Incorporating Fiber-Rich Foods

A perk of net carb counting is it provides more opportunities to incorporate fiber-rich foods. Focus on getting fiber from whole, minimally processed sources like:

  • Fruits – berries, pears, apples
  • Vegetables – broccoli, carrots, greens
  • Legumes – lentils, beans, peas
  • Whole grains – oats, quinoa, brown rice
  • Nuts and seeds

Aim for 25-50 grams of fiber daily. Increase high-fiber foods gradually to allow your body to adjust.

Sample Higher Fiber Meal Plan

Here is a sample one-day meal plan focused on high fiber foods within a net carb budget:


  • 1 cup oatmeal (24g net carbs, 4g fiber)
  • 1 cup blueberries (14g net carbs, 3g fiber)
  • 1 tbsp ground flaxseed (3g net carbs, 2g fiber)

Total: 41g net carbs, 9g fiber


  • Tuna salad sandwich on 2 slices whole grain bread (34g net carbs, 8g fiber)
  • 1 medium apple (16g net carbs, 4g fiber)
  • Baby carrots, 1/2 cup (5g net carbs, 2g fiber)

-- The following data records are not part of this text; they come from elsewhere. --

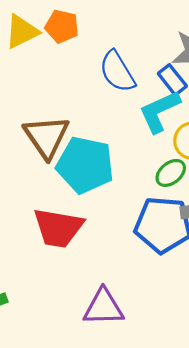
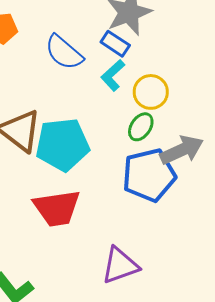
cyan L-shape: (159, 111) -> (113, 75), size x0.7

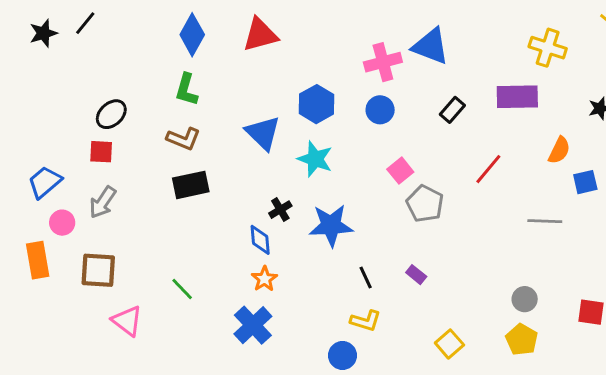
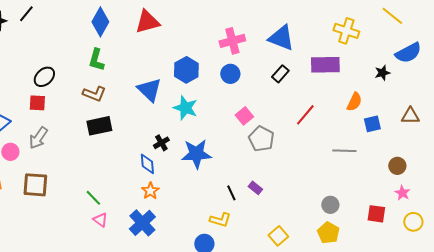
blue triangle: (431, 46) -> (281, 38), moved
black line: (366, 277) -> (231, 193), moved
pink triangle: (127, 321) -> (100, 220), moved, size x0.7

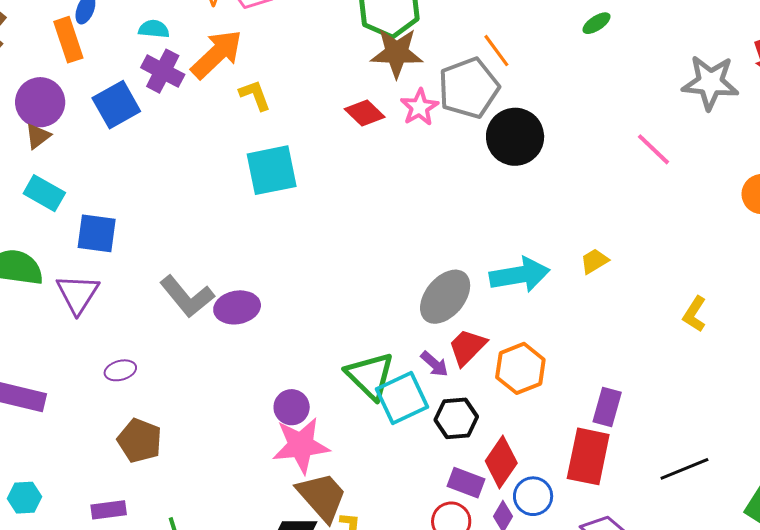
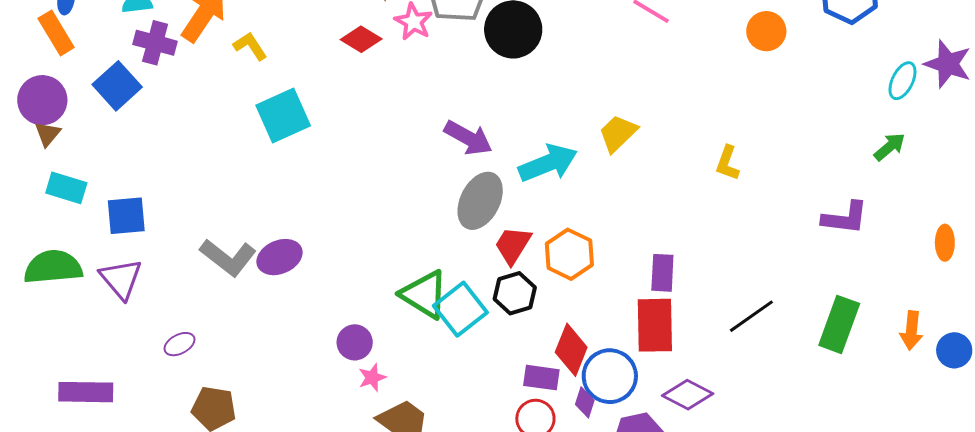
yellow trapezoid: (594, 261) -> (618, 133), size x1.4
purple arrow: (434, 364) -> (468, 138), moved, size x1.6
black hexagon: (456, 418) -> (515, 293), moved
pink star: (301, 445) -> (372, 378), size x0.5
blue circle: (533, 496) -> (610, 376), size x1.4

Total: 55g net carbs, 14g fiber


  • 3 oz. salmon (0g net carbs)
  • 1 cup broccoli (6g net carbs, 2g fiber)
  • 1/2 cup lentils (14g net carbs, 8g fiber)
  • 1/2 cup brown rice (18g net carbs, 1g fiber)

Total: 38g net carbs, 11g fiber


  • 1 medium pear (17g net carbs, 5g fiber)
  • 1 oz. almonds (3g net carbs, 3g fiber)

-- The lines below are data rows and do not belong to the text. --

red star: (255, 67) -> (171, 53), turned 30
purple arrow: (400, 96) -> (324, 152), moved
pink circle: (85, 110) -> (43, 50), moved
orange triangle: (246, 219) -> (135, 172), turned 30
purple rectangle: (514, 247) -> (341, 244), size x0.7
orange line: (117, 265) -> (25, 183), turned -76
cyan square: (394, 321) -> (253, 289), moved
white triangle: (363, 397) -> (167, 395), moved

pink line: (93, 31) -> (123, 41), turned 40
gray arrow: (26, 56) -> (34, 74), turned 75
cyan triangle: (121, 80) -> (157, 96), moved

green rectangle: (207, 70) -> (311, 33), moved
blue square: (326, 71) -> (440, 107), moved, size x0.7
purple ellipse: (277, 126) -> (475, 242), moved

Total: 20g net carbs, 8g fiber

Daily Totals:

  • Net carbs: 154g
  • Fiber: 42g

Low-Carb Diet Trends

Various low-carb diets like keto and Atkins have grown in popularity for diabetes management and weight loss. But restrictive low-carb diets tend to lack fruits, veggies, and whole grains with protective fiber and nutrients.

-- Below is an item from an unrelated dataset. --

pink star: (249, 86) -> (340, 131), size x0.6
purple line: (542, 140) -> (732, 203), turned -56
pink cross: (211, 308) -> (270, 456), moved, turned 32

The benefits of fiber and overall diet quality should be balanced with carbohydrate management. Work with your doctor for carb recommendations tailored to your health needs.

Should You Count Total or Net Carbs?

When it comes to managing type 2 diabetes, there are good arguments on both sides of counting total carbs versus net carbs. Here are some key points to consider when deciding on the best approach for you:

Total Carbs

  • Simpler method recommended by ADA
  • Works well for basic carb budgeting
  • Easy to track with label readings
  • May restrict food choices due to fiber

Net Carbs

  • Accounts for blood sugar impact of fiber
  • Allows more precision with portions and insulin
  • Provides flexibility for fiber-rich foods
  • Requires calculating net values

Ultimately, choose the method that best suits your preferences and diabetes management strategy. Focus on developing a balanced, fiber-rich diet within your personalized carb plan.

Tracking and meeting fiber goals each day may provide benefits like improved gut health, heart health, steady energy levels, and weight control. But be sure to make gradual increases in high-fiber foods to allow your body to adjust.

Whichever carb counting approach you use, consistency is key for maintaining optimal blood sugar control.

The Takeaway

Counting carbs is an effective strategy for managing type 2 diabetes and keeping blood sugar levels in check. While total carbs are simpler, net carbs provide more precision for accounting for the blood sugar impacts of different foods.

The best approach depends on individual factors. Work with your healthcare team to determine appropriate carb and fiber goals. Focus on getting fiber from minimally processed whole foods like produce, legumes, whole grains, and nuts.

With the right carb counting method and balanced meal plan personalized for you, managing carbs and fiber intake can empower you to meet your blood sugar goals and thrive with diabetes.